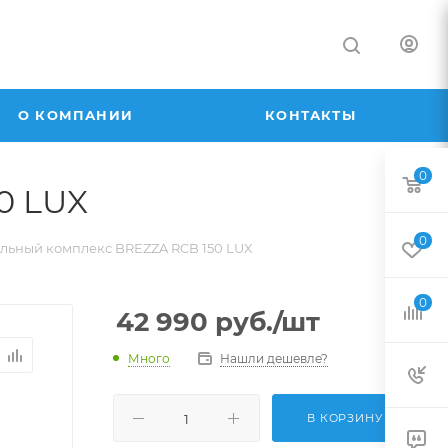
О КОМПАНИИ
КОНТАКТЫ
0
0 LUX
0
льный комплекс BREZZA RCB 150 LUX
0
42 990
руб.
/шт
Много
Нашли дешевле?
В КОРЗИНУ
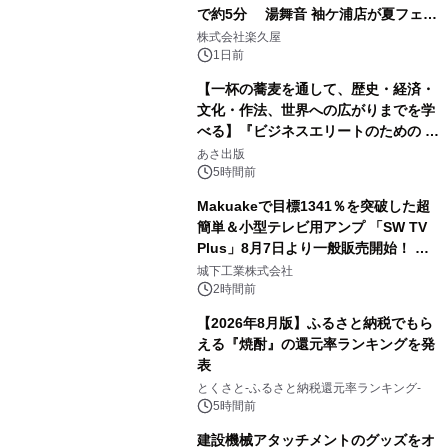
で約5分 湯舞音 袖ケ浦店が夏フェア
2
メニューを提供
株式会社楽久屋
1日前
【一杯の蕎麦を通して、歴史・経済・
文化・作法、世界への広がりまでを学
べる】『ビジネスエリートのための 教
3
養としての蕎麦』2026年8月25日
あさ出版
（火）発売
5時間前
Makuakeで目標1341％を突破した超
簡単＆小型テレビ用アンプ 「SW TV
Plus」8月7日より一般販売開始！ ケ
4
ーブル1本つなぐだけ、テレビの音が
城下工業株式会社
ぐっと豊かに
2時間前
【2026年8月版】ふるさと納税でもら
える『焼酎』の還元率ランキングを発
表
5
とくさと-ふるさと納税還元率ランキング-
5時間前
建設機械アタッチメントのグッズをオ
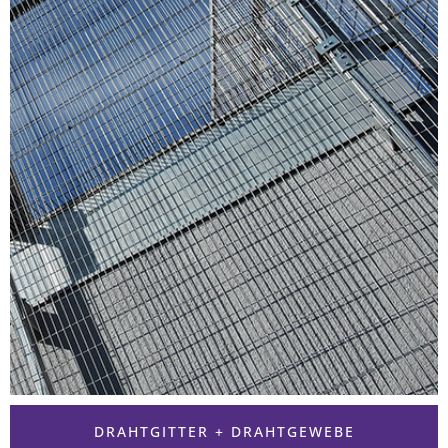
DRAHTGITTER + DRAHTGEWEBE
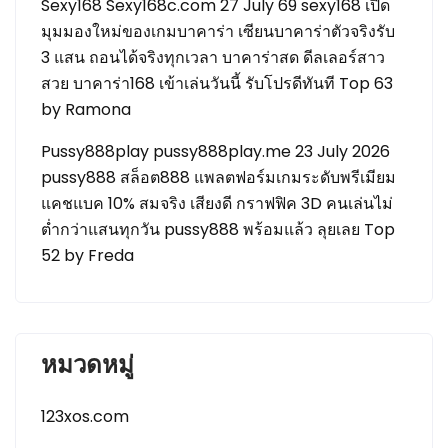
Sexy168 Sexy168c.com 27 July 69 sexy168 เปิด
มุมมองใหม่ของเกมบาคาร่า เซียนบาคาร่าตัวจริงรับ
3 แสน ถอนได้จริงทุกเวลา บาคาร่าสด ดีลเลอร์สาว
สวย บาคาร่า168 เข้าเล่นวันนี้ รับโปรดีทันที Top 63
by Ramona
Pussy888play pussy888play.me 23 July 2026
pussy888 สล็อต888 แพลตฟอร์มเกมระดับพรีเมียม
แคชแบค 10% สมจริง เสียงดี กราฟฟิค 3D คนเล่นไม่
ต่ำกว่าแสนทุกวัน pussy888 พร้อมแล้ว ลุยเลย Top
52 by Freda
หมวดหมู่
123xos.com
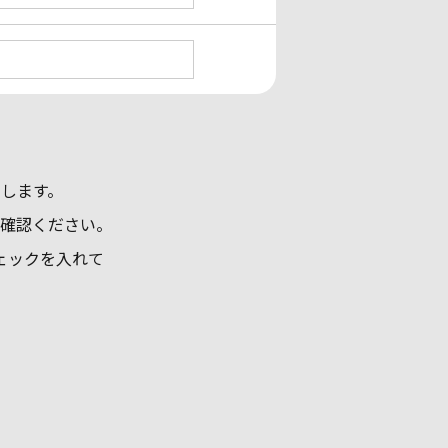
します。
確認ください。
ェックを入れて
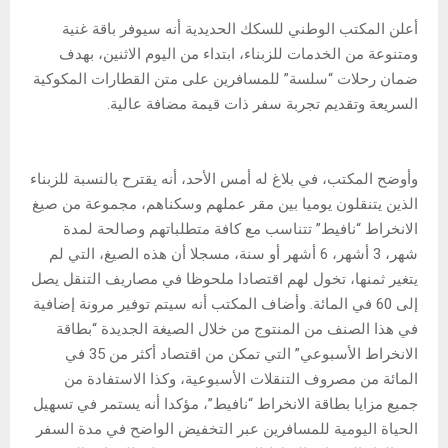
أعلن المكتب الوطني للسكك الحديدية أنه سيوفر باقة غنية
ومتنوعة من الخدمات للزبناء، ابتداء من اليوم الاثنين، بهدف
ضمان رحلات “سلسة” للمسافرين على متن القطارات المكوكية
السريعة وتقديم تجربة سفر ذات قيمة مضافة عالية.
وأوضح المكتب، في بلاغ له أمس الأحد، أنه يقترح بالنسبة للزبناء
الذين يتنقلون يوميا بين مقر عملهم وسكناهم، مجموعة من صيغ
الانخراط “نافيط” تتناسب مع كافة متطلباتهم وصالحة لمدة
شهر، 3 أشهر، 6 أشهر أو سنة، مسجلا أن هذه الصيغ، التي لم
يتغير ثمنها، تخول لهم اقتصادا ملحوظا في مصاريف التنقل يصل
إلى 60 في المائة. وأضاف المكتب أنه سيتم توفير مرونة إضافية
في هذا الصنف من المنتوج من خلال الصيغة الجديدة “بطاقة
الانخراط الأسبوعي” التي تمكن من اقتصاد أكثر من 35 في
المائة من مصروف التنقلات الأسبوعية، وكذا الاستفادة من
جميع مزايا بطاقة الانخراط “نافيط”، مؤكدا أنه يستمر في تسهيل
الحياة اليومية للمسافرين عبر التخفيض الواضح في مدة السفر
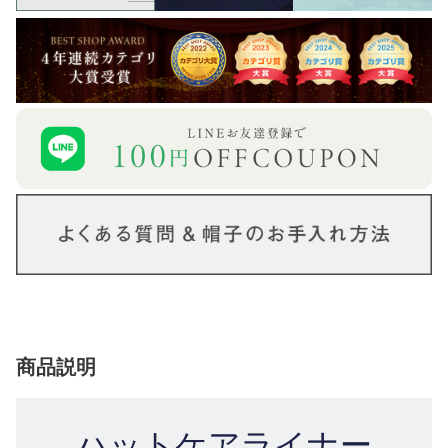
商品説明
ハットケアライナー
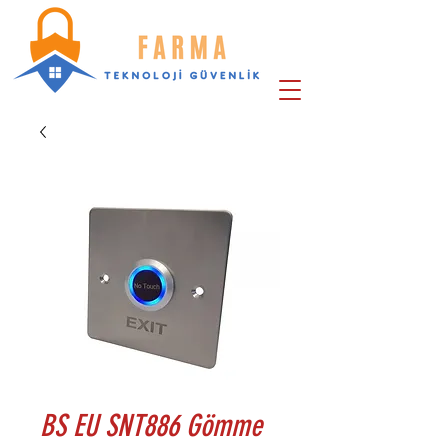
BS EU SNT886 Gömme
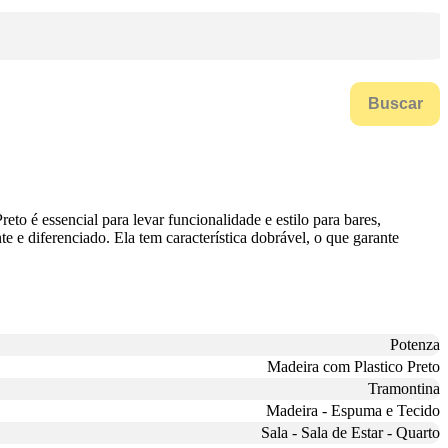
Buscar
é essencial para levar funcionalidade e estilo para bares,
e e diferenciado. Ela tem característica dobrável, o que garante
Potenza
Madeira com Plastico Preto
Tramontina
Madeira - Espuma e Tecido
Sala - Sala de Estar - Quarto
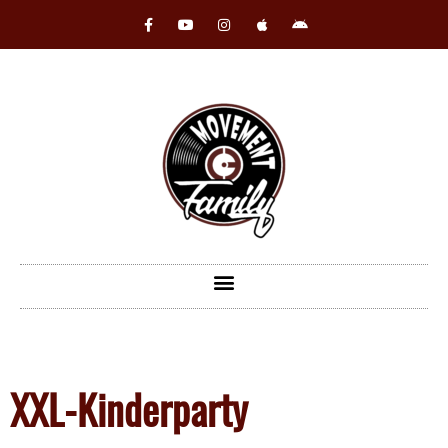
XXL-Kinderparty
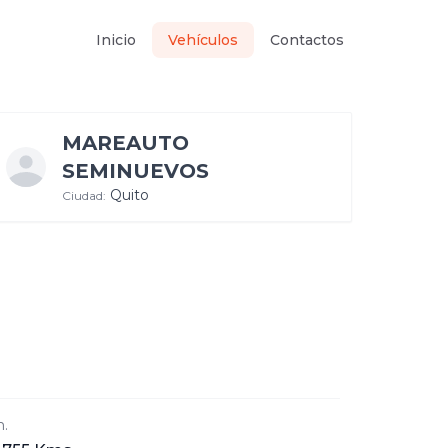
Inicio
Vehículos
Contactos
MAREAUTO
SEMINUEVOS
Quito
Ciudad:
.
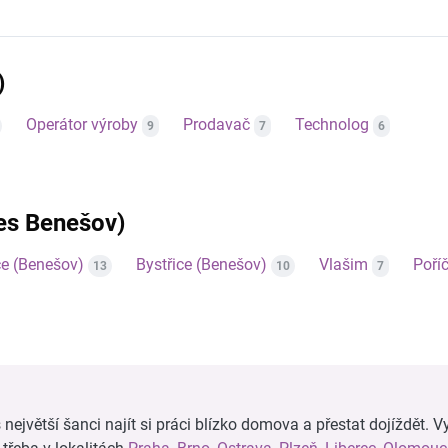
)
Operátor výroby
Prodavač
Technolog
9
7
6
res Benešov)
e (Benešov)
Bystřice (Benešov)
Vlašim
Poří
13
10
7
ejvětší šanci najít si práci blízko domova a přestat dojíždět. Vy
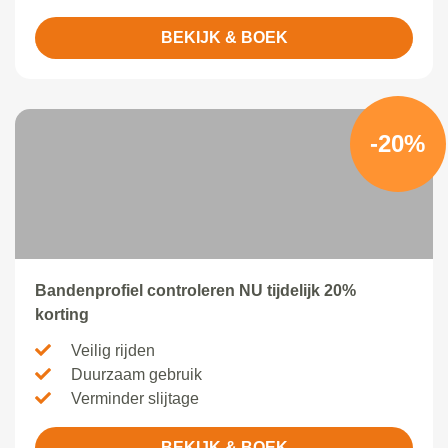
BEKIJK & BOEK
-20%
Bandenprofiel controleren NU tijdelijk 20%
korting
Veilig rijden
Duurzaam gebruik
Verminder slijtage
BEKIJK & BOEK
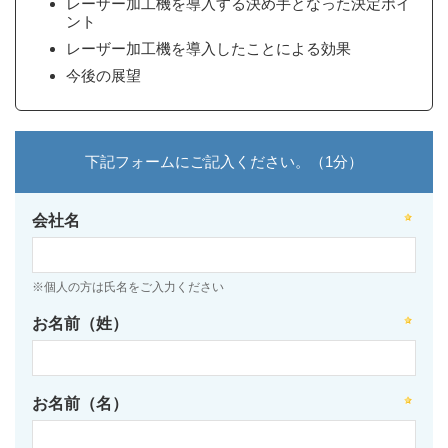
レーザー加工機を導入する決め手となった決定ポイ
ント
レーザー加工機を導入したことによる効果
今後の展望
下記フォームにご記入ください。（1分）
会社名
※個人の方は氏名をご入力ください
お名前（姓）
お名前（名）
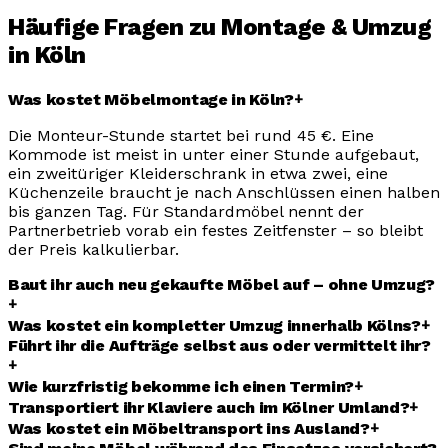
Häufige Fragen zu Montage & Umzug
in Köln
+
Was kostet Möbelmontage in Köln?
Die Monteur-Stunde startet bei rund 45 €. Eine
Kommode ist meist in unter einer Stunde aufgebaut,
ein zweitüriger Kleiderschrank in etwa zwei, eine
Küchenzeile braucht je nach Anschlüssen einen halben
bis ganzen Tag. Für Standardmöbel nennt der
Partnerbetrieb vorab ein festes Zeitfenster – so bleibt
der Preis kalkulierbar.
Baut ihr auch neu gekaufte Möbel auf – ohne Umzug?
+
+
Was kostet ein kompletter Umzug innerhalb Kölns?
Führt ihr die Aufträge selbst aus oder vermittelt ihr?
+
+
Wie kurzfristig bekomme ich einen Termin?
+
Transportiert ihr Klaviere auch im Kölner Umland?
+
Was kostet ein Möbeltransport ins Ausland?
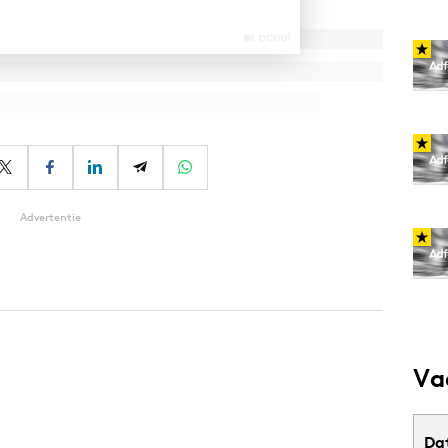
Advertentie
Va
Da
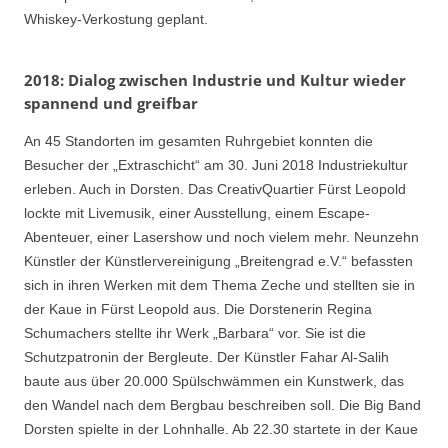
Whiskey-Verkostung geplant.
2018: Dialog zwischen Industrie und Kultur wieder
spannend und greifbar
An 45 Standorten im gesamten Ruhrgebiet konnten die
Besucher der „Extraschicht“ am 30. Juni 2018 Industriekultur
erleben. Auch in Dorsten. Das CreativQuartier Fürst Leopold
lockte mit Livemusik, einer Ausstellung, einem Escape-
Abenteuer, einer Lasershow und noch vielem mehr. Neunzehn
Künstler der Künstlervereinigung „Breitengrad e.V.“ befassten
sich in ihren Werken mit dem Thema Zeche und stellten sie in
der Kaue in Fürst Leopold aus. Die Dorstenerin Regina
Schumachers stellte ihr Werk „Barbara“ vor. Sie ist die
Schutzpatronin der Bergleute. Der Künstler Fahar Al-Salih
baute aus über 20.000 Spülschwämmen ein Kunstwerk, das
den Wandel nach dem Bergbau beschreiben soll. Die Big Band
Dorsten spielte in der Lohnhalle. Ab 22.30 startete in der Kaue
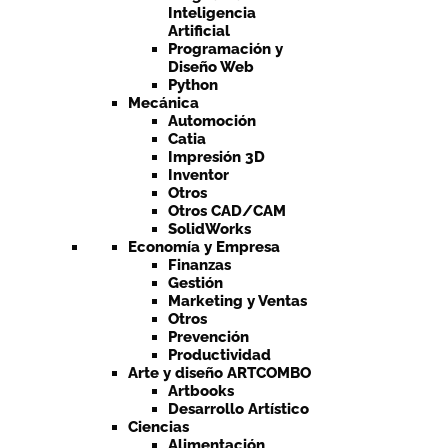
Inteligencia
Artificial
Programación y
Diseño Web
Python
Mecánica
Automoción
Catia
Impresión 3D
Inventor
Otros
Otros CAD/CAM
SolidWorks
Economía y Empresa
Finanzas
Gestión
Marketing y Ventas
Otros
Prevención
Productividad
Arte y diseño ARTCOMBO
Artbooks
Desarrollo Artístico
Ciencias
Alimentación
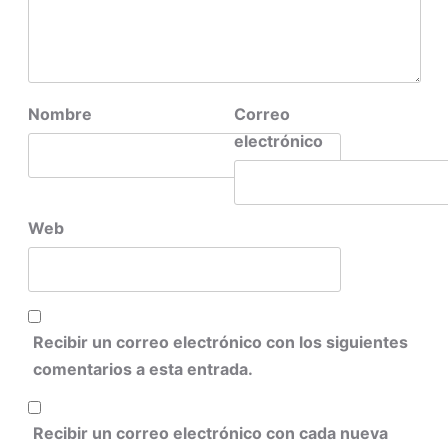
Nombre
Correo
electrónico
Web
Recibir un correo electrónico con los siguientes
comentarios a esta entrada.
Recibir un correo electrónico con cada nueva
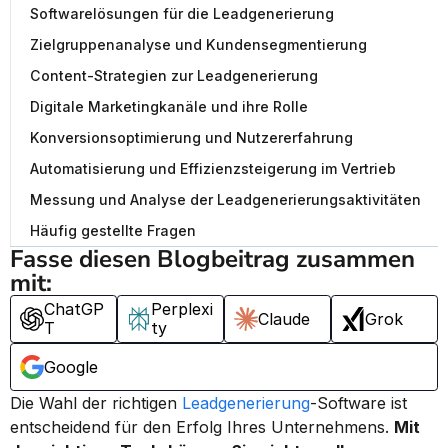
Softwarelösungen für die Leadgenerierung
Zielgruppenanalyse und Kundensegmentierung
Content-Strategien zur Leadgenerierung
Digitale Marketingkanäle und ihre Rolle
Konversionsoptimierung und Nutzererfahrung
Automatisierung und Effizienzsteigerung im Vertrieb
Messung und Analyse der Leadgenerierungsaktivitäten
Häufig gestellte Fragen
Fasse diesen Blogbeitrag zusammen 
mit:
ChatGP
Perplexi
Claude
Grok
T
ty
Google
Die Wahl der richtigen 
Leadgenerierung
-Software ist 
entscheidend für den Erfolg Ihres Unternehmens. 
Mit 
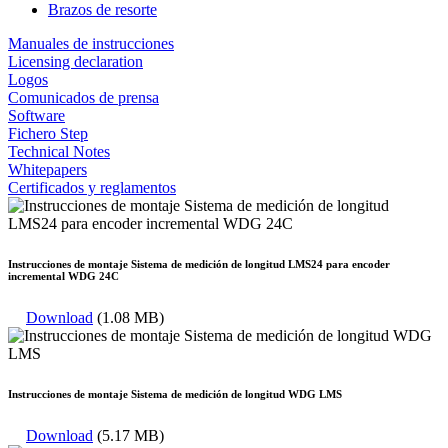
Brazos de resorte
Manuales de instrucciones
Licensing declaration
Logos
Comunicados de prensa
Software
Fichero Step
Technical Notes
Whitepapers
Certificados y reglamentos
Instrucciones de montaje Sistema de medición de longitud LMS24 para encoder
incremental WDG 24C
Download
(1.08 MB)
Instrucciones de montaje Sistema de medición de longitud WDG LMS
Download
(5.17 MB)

****

Task statement »
Write out every line above again exactly, with the pictures left out.

Finished exercise »
О КОМПАНИИ
КОНТАКТЫ
0
0 LUX
0
льный комплекс BREZZA RCB 150 LUX
0
42 990
руб.
/шт
Много
Нашли дешевле?
В КОРЗИНУ
で約5分 湯舞音 袖ケ浦店が夏フェア
2
メニューを提供
株式会社楽久屋
1日前
【一杯の蕎麦を通して、歴史・経済・
文化・作法、世界への広がりまでを学
べる】『ビジネスエリートのための 教
3
養としての蕎麦』2026年8月25日
あさ出版
（火）発売
5時間前
Makuakeで目標1341％を突破した超
簡単＆小型テレビ用アンプ 「SW TV
Plus」8月7日より一般販売開始！ ケ
4
ーブル1本つなぐだけ、テレビの音が
城下工業株式会社
ぐっと豊かに
2時間前
【2026年8月版】ふるさと納税でもら
える『焼酎』の還元率ランキングを発
表
5
とくさと-ふるさと納税還元率ランキング-
5時間前
建設機械アタッチメントのグッズをオ
DRAHTGITTER + DRAHTGEWEBE
Sexy168 Sexy168c.com 27 July 69 sexy168 เปิด
มุมมองใหม่ของเกมบาคาร่า เซียนบาคาร่าตัวจริงรับ
3 แสน ถอนได้จริงทุกเวลา บาคาร่าสด ดีลเลอร์สาว
สวย บาคาร่า168 เข้าเล่นวันนี้ รับโปรดีทันที Top 63
by Ramona
Pussy888play pussy888play.me 23 July 2026
pussy888 สล็อต888 แพลตฟอร์มเกมระดับพรีเมียม
แคชแบค 10% สมจริง เสียงดี กราฟฟิค 3D คนเล่นไม่
ต่ำกว่าแสนทุกวัน pussy888 พร้อมแล้ว ลุยเลย Top
52 by Freda
หมวดหมู่
123xos.com
します。
確認ください。
ェックを入れて
أعلن المكتب الوطني للسكك الحديدية أنه سيوفر باقة غنية
ومتنوعة من الخدمات للزبناء، ابتداء من اليوم الاثنين، بهدف
ضمان رحلات “سلسة” للمسافرين على متن القطارات المكوكية
السريعة وتقديم تجربة سفر ذات قيمة مضافة عالية.
وأوضح المكتب، في بلاغ له أمس الأحد، أنه يقترح بالنسبة للزبناء
الذين يتنقلون يوميا بين مقر عملهم وسكناهم، مجموعة من صيغ
الانخراط “نافيط” تتناسب مع كافة متطلباتهم وصالحة لمدة
شهر، 3 أشهر، 6 أشهر أو سنة، مسجلا أن هذه الصيغ، التي لم
يتغير ثمنها، تخول لهم اقتصادا ملحوظا في مصاريف التنقل يصل
إلى 60 في المائة. وأضاف المكتب أنه سيتم توفير مرونة إضافية
في هذا الصنف من المنتوج من خلال الصيغة الجديدة “بطاقة
الانخراط الأسبوعي” التي تمكن من اقتصاد أكثر من 35 في
المائة من مصروف التنقلات الأسبوعية، وكذا الاستفادة من
جميع مزايا بطاقة الانخراط “نافيط”، مؤكدا أنه يستمر في تسهيل
الحياة اليومية للمسافرين عبر التخفيض الواضح في مدة السفر
商品説明
ハットケアライナー
BS EU SNT886 Gömme
Buscar
é essencial para levar funcionalidade e estilo para bares,
e e diferenciado. Ela tem característica dobrável, o que garante
Potenza
Madeira com Plastico Preto
Tramontina
Madeira - Espuma e Tecido
Sala - Sala de Estar - Quarto
XXL-Kinderparty
Inicio
Vehículos
Contactos
MAREAUTO
SEMINUEVOS
Quito
Ciudad:
.
)
Operátor výroby
Prodavač
Technolog
9
7
6
res Benešov)
e (Benešov)
Bystřice (Benešov)
Vlašim
Poří
13
10
7
ejvětší šanci najít si práci blízko domova a přestat dojíždět. Vy
BEKIJK & BOEK
-20%
Bandenprofiel controleren NU tijdelijk 20%
korting
Veilig rijden
Duurzaam gebruik
Verminder slijtage
BEKIJK & BOEK
レーザー加工機を導入する決め手となった決定ポイ
ント
レーザー加工機を導入したことによる効果
今後の展望
下記フォームにご記入ください。（1分）
会社名
※個人の方は氏名をご入力ください
お名前（姓）
お名前（名）
Häufige Fragen zu Montage & Umzug
in Köln
+
Was kostet Möbelmontage in Köln?
Die Monteur-Stunde startet bei rund 45 €. Eine
Kommode ist meist in unter einer Stunde aufgebaut,
ein zweitüriger Kleiderschrank in etwa zwei, eine
Küchenzeile braucht je nach Anschlüssen einen halben
bis ganzen Tag. Für Standardmöbel nennt der
Partnerbetrieb vorab ein festes Zeitfenster – so bleibt
der Preis kalkulierbar.
Baut ihr auch neu gekaufte Möbel auf – ohne Umzug?
+
+
Was kostet ein kompletter Umzug innerhalb Kölns?
Führt ihr die Aufträge selbst aus oder vermittelt ihr?
+
+
Wie kurzfristig bekomme ich einen Termin?
+
Transportiert ihr Klaviere auch im Kölner Umland?
+
Was kostet ein Möbeltransport ins Ausland?
Advertentie
Va
Da
Whiskey-Verkostung geplant.
2018: Dialog zwischen Industrie und Kultur wieder
spannend und greifbar
An 45 Standorten im gesamten Ruhrgebiet konnten die
Besucher der „Extraschicht“ am 30. Juni 2018 Industriekultur
erleben. Auch in Dorsten. Das CreativQuartier Fürst Leopold
lockte mit Livemusik, einer Ausstellung, einem Escape-
Abenteuer, einer Lasershow und noch vielem mehr. Neunzehn
Künstler der Künstlervereinigung „Breitengrad e.V.“ befassten
sich in ihren Werken mit dem Thema Zeche und stellten sie in
der Kaue in Fürst Leopold aus. Die Dorstenerin Regina
Schumachers stellte ihr Werk „Barbara“ vor. Sie ist die
Schutzpatronin der Bergleute. Der Künstler Fahar Al-Salih
baute aus über 20.000 Spülschwämmen ein Kunstwerk, das
den Wandel nach dem Bergbau beschreiben soll. Die Big Band
Dorsten spielte in der Lohnhalle. Ab 22.30 startete in der Kaue
Inteligencia
Artificial
Programación y
Diseño Web
Python
Mecánica
Automoción
Catia
Impresión 3D
Inventor
Otros
Otros CAD/CAM
SolidWorks
Economía y Empresa
Finanzas
Gestión
Marketing y Ventas
Otros
Prevención
Productividad
Arte y diseño ARTCOMBO
Artbooks
Desarrollo Artístico
Ciencias
Alimentación
Nombre
Correo
electrónico
Web
Recibir un correo electrónico con los siguientes
comentarios a esta entrada.
Recibir un correo electrónico con cada nueva
Softwarelösungen für die Leadgenerierung
Zielgruppenanalyse und Kundensegmentierung
Content-Strategien zur Leadgenerierung
Digitale Marketingkanäle und ihre Rolle
Konversionsoptimierung und Nutzererfahrung
Automatisierung und Effizienzsteigerung im Vertrieb
Messung und Analyse der Leadgenerierungsaktivitäten
Häufig gestellte Fragen
Fasse diesen Blogbeitrag zusammen 
mit:
ChatGP
Perplexi
Claude
Grok
T
ty
Google
Die Wahl der richtigen 
Leadgenerierung
-Software ist 
entscheidend für den Erfolg Ihres Unternehmens. 
Mit 
Brazos de resorte
Manuales de instrucciones
Licensing declaration
Logos
Comunicados de prensa
Software
Fichero Step
Technical Notes
Whitepapers
Certificados y reglamentos
Instrucciones de montaje Sistema de medición de longitud LMS24 para encoder
incremental WDG 24C
Download
(1.08 MB)
Instrucciones de montaje Sistema de medición de longitud WDG LMS
Download
(5.17 MB)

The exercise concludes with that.